Dashboard ini dirancang untuk menyederhanakan akses data bagi publik. Dengan menggunakan teknologi data mining, dashboard ini mampu menyajikan ringkasan informasi penting tentang kerusakan hutan di Aceh dan Kawasan Ekosistem Leuser, yang sebelumnya sulit didapatkan dari pemerintah.
“Jika jurnalis dan publik ingin mendapatkan data tentang kerusakan hutan, mereka sering kali harus melewati proses administrasi dan birokrasi yang panjang. Hal ini tidak memungkinkan bagi jurnalis yang harus bekerja cepat,” jelas Hotli.
Selain memudahkan akses data, dashboard ini juga membantu jurnalis dan peneliti untuk mendapatkan informasi yang akurat dan terperinci.
Data yang tersedia di dashboard ini dapat diolah untuk menghasilkan laporan yang lebih substansial dan berwawasan. Hal ini sejalan dengan prinsip jurnalistik yang mengutamakan fakta.
“Data adalah bagian dari fakta, dan fakta itu suci,” ujar Hotli, mengutip Bill Kovach dan Tom Rosenstiel dalam buku 10 Elemen Jurnalisme.
Dalam diseminasi yang digelar di Escape Green Distro Banda Aceh, tim Digdata.id juga memaparkan rencana tindak lanjut untuk memperluas cakupan data di dashboard.
“Ke depan, kami akan menambahkan data terkait kebencanaan, kebakaran hutan dan lahan (karhutla), pertambangan ilegal, dan isu-isu lingkungan lainnya. Kami ingin dashboard ini menjadi alat yang dapat diakses oleh semua kalangan, baik untuk jurnalis, akademisi, maupun pemangku kepentingan lainnya,” tambahnya.

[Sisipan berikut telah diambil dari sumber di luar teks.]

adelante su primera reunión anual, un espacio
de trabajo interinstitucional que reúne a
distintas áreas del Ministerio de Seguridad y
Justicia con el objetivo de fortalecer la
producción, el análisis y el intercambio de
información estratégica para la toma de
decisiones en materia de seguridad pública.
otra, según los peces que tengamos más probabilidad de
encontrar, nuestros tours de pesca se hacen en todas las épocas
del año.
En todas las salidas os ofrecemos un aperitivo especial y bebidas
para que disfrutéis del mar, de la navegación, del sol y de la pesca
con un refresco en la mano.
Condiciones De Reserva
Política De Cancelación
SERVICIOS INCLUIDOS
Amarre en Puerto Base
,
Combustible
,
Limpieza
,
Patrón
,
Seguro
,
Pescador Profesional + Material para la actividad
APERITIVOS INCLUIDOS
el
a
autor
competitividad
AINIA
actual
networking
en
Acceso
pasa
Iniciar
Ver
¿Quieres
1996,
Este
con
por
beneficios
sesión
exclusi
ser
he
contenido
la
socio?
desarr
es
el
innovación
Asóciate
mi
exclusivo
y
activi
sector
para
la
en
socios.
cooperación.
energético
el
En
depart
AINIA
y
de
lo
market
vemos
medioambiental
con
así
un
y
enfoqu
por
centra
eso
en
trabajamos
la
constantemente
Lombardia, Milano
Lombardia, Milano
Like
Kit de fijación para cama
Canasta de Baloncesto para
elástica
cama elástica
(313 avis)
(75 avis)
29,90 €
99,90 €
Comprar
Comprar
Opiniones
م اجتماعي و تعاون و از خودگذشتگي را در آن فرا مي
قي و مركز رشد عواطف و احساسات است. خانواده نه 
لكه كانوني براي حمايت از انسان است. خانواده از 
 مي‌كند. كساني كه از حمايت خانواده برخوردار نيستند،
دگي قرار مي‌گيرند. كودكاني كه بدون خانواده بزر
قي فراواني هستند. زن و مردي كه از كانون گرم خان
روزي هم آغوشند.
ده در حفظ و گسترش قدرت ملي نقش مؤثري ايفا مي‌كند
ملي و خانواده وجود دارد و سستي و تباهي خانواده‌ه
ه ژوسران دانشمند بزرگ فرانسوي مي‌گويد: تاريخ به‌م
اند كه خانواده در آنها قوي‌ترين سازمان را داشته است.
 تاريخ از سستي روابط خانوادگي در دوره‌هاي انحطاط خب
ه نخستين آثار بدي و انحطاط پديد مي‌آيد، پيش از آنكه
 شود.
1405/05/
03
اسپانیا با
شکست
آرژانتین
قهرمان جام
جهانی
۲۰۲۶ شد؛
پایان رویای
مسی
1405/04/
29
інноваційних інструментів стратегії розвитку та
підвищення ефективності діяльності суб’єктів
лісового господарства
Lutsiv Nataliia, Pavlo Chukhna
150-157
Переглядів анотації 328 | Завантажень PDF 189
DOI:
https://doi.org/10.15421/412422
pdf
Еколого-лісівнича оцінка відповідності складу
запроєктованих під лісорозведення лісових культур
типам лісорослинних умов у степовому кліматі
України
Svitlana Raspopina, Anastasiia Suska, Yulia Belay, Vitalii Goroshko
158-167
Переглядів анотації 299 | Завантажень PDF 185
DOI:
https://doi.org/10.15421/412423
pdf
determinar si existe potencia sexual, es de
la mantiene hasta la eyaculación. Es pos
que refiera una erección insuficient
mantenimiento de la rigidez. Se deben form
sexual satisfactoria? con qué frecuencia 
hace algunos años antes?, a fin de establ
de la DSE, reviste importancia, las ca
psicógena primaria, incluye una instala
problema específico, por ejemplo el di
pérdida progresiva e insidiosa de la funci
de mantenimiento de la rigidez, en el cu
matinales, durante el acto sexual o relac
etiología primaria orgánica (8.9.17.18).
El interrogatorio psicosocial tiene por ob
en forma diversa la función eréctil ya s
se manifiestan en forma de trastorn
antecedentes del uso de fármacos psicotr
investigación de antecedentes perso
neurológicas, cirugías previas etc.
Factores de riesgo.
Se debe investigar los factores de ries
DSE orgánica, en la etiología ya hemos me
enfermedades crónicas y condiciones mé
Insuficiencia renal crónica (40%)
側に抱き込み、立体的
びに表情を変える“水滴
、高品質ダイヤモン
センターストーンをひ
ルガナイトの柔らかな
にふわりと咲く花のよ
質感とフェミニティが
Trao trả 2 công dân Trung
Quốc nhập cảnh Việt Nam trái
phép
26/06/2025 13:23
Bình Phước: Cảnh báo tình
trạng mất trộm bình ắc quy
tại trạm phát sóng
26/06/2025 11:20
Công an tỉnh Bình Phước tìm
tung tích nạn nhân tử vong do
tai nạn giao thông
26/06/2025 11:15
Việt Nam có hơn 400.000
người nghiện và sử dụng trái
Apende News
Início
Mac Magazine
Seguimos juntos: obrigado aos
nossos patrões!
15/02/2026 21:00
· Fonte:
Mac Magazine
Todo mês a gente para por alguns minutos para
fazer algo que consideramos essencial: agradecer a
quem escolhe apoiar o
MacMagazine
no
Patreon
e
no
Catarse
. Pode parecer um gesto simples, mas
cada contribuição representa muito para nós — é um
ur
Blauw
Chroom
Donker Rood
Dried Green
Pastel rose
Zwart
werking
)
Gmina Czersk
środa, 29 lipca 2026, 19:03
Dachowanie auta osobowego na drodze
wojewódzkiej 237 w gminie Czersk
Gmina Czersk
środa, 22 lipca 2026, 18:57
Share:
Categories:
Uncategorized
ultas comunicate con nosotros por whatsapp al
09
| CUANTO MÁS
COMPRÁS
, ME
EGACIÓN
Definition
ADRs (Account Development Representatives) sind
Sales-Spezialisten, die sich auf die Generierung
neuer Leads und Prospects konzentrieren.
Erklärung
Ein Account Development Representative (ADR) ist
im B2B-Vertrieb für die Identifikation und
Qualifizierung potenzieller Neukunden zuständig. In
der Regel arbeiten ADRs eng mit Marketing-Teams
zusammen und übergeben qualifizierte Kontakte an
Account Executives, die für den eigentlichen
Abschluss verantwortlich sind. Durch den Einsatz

Hotli juga menegaskan bahwa advokasi lingkungan berbasis data semakin penting di era sekarang.
Dengan data, keputusan yang diambil tidak lagi bersifat subjektif melainkan objektif, karena didasarkan pada informasi yang nyata di lapangan.
Data yang telah diolah dapat membantu jurnalis menemukan cerita yang tidak hanya menarik, tetapi juga berdaya guna bagi masyarakat luas.
“Misalnya, dengan data kerusakan hutan yang kami sajikan, jurnalis dapat mengeksplorasi dampak kebijakan pemerintah terhadap lingkungan, atau akademisi bisa melakukan penelitian untuk menemukan solusi yang lebih baik dalam menjaga kelestarian hutan Aceh,” terang Hotli.
Ia juga berharap bahwa kehadiran dashboard ini dapat mendorong pemerintah untuk semakin terbuka dalam memberikan data kepada publik.
“Kami ingin pemerintah Aceh dan pemangku kepentingan lainnya bisa menyediakan data terbuka berbasis web yang mudah diakses, sehingga transparansi dan akuntabilitas semakin meningkat,” ujarnya.
Kegiatan diseminasi dashboard ini dikemas dalam bentuk diskusi santai yang dihadiri oleh berbagai pihak, mulai dari jurnalis, akademisi, hingga pegiat lingkungan.
Dalam diskusi tersebut, tim Digdata.id memberikan demonstrasi singkat mengenai cara kerja dashboard dan jenis data yang tersedia. Peserta diskusi juga diajak memberikan masukan untuk pengembangan dashboard agar lebih mudah diakses dan dimanfaatkan oleh publik.
“Kami menerima masukan dari peserta terkait kendala-kendala teknis yang mereka hadapi dalam mengakses data. Semua masukan ini akan kami gunakan untuk menyempurnakan dashboard di masa mendatang,” pungkasnya.